Answer
$\color{blue}{y=4x-26}$
Work Step by Step
Recall:
(1) The slope $m$ of a line passing through points $(x_1, y_1)$ and $(x_2, y_2)$ is given by the formula
$$m=\dfrac{y_2-y_1}{x_2-x_1}$$
(2) The slope-intercept form of a line's equation is $y=mx+b$ where $m$=slope and $(0, b)$ is the $y$-intercept.
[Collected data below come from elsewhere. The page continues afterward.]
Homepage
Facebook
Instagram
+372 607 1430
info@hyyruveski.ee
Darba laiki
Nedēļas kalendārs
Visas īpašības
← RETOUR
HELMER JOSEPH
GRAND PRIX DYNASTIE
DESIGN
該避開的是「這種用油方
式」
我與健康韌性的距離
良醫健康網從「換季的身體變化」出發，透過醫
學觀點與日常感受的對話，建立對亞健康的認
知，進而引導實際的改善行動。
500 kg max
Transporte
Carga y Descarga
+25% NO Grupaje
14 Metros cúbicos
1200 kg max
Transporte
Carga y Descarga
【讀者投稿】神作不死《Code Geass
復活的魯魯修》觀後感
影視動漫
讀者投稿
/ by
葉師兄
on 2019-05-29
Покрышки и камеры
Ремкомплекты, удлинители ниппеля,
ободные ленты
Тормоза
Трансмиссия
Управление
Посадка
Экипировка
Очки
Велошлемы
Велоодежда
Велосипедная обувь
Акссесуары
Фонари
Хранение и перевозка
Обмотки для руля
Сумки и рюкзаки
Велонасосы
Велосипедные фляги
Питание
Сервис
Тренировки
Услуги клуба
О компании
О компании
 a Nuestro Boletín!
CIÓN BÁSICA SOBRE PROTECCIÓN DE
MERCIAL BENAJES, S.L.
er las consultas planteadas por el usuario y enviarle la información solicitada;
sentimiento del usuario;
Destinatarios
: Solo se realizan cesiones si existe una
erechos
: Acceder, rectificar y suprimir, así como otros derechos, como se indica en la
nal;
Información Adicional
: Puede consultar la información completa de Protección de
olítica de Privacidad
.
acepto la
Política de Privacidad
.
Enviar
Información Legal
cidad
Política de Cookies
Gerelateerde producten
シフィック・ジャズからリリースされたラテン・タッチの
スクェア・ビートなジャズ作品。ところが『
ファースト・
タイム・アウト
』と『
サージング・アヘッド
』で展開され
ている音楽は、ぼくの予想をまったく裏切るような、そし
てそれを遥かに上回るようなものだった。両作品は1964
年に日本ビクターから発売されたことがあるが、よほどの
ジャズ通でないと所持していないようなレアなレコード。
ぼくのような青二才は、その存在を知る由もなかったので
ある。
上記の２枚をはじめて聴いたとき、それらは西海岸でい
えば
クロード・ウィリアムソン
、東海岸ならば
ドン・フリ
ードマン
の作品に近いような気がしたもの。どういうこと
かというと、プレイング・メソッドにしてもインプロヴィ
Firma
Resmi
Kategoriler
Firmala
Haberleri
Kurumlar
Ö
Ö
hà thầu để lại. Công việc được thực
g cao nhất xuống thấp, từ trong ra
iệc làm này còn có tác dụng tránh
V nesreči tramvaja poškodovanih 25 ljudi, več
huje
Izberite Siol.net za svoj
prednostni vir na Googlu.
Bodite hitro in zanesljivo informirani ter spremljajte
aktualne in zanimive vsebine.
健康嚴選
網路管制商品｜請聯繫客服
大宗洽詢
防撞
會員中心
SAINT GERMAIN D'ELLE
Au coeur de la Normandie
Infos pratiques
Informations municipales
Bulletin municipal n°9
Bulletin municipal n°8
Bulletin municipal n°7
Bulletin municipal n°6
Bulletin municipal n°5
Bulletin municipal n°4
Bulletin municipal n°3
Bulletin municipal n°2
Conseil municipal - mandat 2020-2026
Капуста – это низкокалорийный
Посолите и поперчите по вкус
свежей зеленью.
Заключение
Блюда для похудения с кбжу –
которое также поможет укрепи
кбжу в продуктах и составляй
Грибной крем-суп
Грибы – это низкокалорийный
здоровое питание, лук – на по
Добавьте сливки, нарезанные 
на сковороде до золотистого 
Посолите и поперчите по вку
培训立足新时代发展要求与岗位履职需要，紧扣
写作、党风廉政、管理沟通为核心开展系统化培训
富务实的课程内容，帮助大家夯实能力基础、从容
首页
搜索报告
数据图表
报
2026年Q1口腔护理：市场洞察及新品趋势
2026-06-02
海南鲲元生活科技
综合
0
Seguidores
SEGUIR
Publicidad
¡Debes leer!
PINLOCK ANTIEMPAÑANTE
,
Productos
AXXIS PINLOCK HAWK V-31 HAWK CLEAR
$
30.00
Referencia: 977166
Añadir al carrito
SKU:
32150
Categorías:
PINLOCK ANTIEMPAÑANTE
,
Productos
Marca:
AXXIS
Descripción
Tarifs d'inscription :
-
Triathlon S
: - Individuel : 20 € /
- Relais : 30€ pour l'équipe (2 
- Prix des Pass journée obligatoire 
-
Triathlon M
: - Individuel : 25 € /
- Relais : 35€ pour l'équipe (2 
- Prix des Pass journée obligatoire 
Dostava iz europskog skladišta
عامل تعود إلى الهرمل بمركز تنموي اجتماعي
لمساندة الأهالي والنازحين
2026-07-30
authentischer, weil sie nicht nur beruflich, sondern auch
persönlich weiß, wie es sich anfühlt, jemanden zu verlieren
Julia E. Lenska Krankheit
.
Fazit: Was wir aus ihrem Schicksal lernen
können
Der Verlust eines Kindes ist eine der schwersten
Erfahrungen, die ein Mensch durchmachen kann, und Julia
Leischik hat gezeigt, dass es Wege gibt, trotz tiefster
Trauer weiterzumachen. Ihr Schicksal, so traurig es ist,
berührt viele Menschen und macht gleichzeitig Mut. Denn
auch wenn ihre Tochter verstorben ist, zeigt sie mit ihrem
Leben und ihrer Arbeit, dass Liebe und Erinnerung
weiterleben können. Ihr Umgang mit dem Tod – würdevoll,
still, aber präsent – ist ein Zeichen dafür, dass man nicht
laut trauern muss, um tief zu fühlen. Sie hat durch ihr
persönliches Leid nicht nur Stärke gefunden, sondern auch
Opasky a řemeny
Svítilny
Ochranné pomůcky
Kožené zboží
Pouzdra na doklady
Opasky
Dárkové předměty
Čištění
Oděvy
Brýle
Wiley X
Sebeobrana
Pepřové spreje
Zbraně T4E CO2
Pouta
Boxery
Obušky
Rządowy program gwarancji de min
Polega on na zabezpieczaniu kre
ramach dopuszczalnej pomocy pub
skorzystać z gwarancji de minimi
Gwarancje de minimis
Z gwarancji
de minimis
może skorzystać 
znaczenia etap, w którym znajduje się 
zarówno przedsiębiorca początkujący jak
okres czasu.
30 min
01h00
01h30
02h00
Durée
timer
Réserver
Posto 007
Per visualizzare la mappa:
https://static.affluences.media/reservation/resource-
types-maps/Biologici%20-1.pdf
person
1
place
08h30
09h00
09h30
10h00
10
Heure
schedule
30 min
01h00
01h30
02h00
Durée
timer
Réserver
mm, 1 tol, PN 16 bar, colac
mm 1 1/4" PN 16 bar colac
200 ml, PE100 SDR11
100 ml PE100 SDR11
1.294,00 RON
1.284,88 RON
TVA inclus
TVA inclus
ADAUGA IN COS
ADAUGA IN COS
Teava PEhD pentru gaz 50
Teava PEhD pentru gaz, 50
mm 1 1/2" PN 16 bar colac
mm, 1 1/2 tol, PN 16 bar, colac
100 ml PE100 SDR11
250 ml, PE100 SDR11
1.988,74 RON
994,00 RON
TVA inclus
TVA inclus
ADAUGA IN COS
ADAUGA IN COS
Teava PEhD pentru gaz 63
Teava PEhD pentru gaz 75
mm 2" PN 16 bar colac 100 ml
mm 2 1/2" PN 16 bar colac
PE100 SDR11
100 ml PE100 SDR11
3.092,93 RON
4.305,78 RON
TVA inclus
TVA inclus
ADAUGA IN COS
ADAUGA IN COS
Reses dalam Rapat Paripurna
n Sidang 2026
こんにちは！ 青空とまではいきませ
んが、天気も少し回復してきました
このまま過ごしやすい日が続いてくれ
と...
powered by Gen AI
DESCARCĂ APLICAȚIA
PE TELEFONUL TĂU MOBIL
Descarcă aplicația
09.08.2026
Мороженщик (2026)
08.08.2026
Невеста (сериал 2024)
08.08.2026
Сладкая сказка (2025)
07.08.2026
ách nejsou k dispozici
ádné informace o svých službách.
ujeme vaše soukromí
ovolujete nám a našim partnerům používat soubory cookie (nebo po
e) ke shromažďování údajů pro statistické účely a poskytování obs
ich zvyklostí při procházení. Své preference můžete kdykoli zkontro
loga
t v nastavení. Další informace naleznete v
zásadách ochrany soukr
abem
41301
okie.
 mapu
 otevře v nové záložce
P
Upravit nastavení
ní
Solve for the slope of the line using the formula above and the points $(8, 6)$ and $(11, 18)$:
\begin{align*}
m&=\frac{y_2-y_1}{x_2-x_1}\\
m&=\frac{18-6}{11-8}\\\\
m&=\frac{12}{3}\\\\
m&=4
\end{align*}
Hence, the tentative equation fo the line that contains the given points is:
$$y=4x+b$$
Solve for the $b$ by substituting the $x$ and $y$ values of the point $(8, 6)$ into the tentative equation above to obtain:
\begin{align*}
y&=4x+b\\
6&=4(8)+b\\
6&=32+b\\
6-32&=b\\
-26&=b\\
\end{align*}
Therefore, the equation of the line that contains the given points in the table is $\color{blue}{y=4x-26}$.